The first time I came here to the program, I was forced to come by the justice system 25 years ago. Everyone was nice to me while I was here for just over 2 years. I did not know Jesus, things just did not make sense to me. I had a relative that was here with me that helped me along.
Once I left the program, it didn't take long before I was back to my old lifestyle. I should be dead from everything I had done. I came back to the program again and again. Every time I slipped back to my addictions. People asked why I kept going back to Union Gospel Mission. I believe Jesus was calling me back. Someone had called me a lifer. This really bothered me, but as I thought about it, I realized I am a lifer. Every day the devil reminds me of my addictions and is trying to draw me back. I have to keep thinking about Jesus, He is the answer. I have to stop trying to fill the hole in my heart with drugs and alcohol and remember Jesus.

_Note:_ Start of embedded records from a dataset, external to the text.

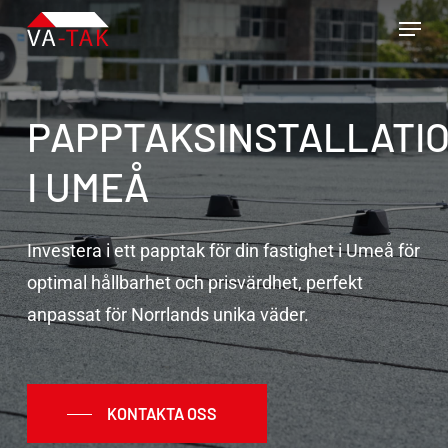
Skip
Menu
to
main
content
PAPPTAKSINSTALLATI
I UMEÅ
Investera i ett papptak för din fastighet i Umeå för
optimal hållbarhet och prisvärdhet, perfekt
anpassat för Norrlands unika väder.
KONTAKTA OSS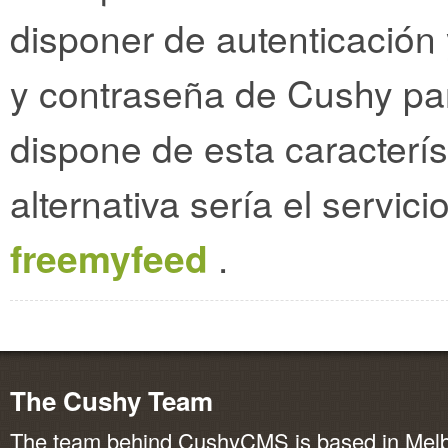
disponer de autenticación 
y contraseña de Cushy para
dispone de esta caracterís
alternativa sería el servic
freemyfeed
.
The Cushy Team
The team behind CushyCMS is based in Melbo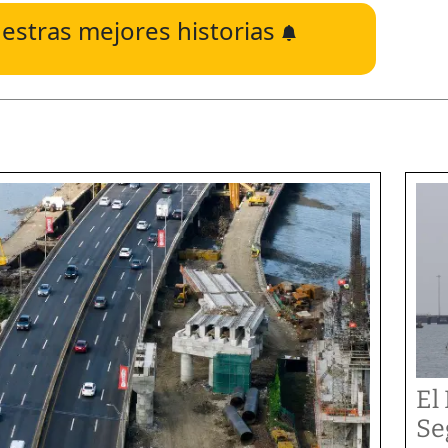
estras mejores historias
El
Se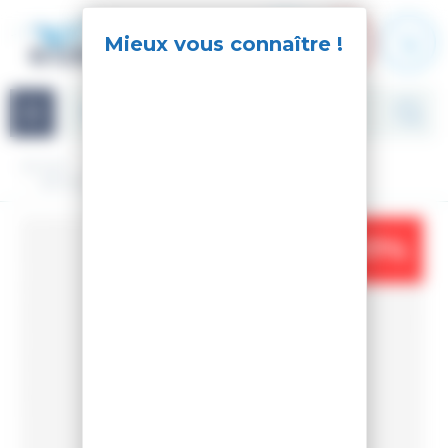
Panneau de gestion des cookies
Navigation
Accueil
Accessoires
Bâtons de ski
BATONS NORDIQUE FORCE JUNIOR
-17%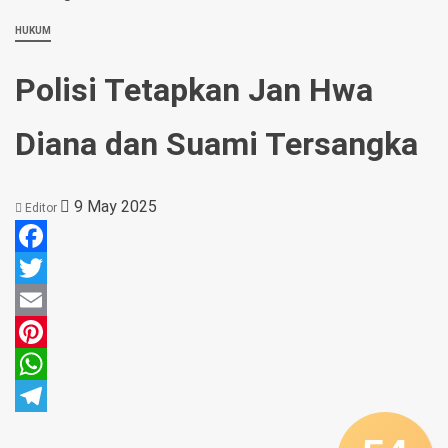
HUKUM
Polisi Tetapkan Jan Hwa
Diana dan Suami Tersangka
9 May 2025
Editor
Facebook
Twitter
Email
Pinterest
WhatsApp
Telegram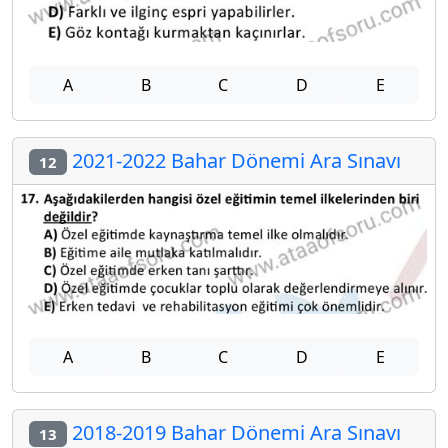
A
B
C
D
E
2021-2022 Bahar Dönemi Ara Sınavı
12
A
B
C
D
E
2018-2019 Bahar Dönemi Ara Sınavı
13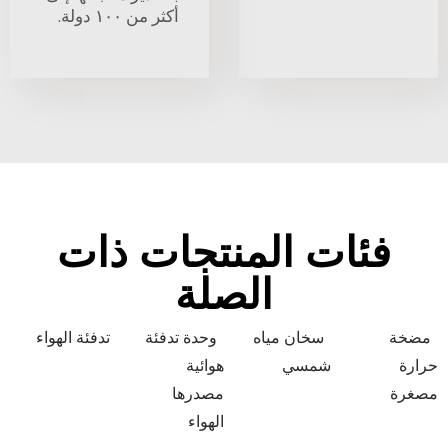
أكثر من ١٠٠ دولة.
فئات المنتجات ذات
الصلة
مضخة
سخان مياه
وحدة تدفئة
تدفئة الهواء
حرارة
شمسي
هوائية
مصغرة
مصدرها
الهواء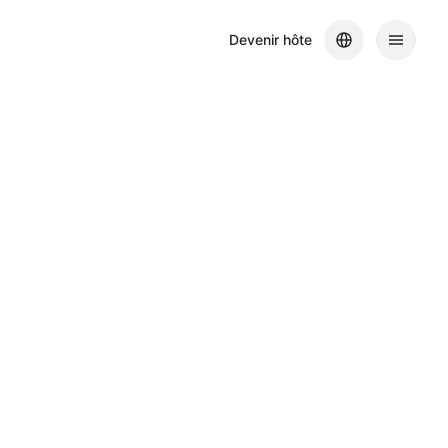
Devenir hôte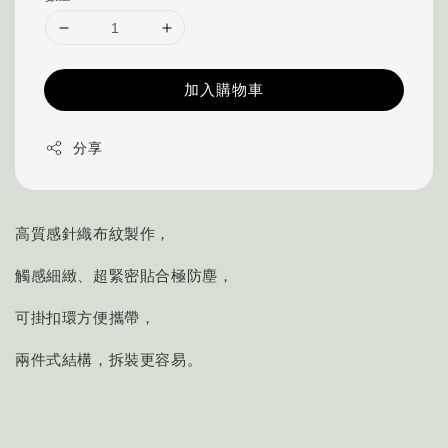
加入購物車
分享
高質感針織布紋製作，
觸感細緻、超緊密貼合極防塵，
可掛扣環方便攜帶，
兩件式結構，拆裝更容易。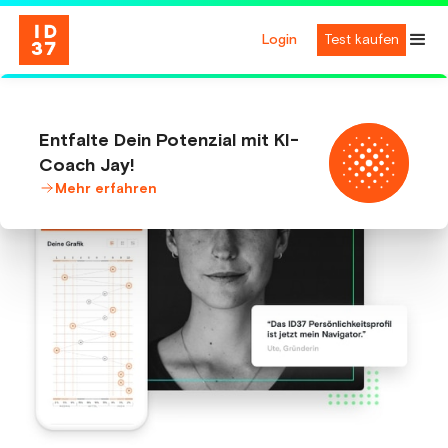
Login
Test kaufen
Entfalte Dein Potenzial mit KI-
Coach Jay!
Mehr erfahren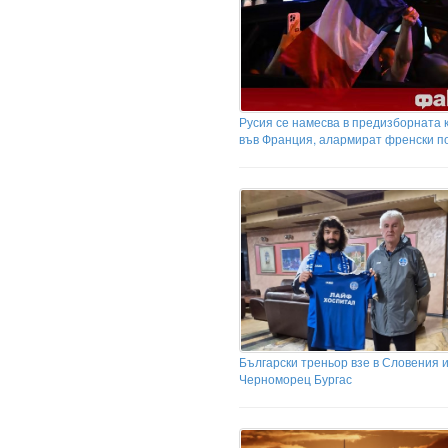
Русия се намесва в предизборната
във Франция, алармират френски п
Български треньор взе в Словения и
Черноморец Бургас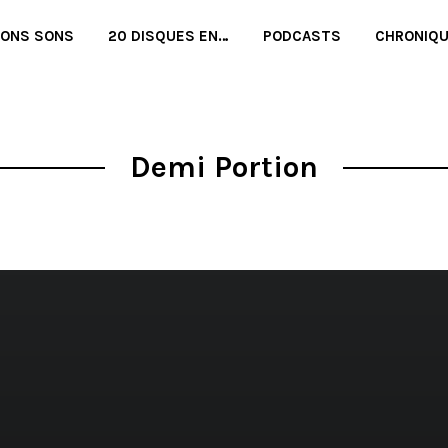
BONS SONS
20 DISQUES EN…
PODCASTS
CHRONIQ
Demi Portion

He then shared Psalm 63:1-5 which says "
You, God, are my God, earnestly I seek you; I thirst for you, my whole being longs for you, in a dry and parched land where there is no water. 2 I have seen you in the sanctuary and beheld your power and your glory. 3 Because your love is better than life, my lips will glorify you. 4 I will praise you as long as I live, and in your name I will lift up my hands. 5 I will be fully satisfied as with the richest of foods; with singing lips my mouth will praise you."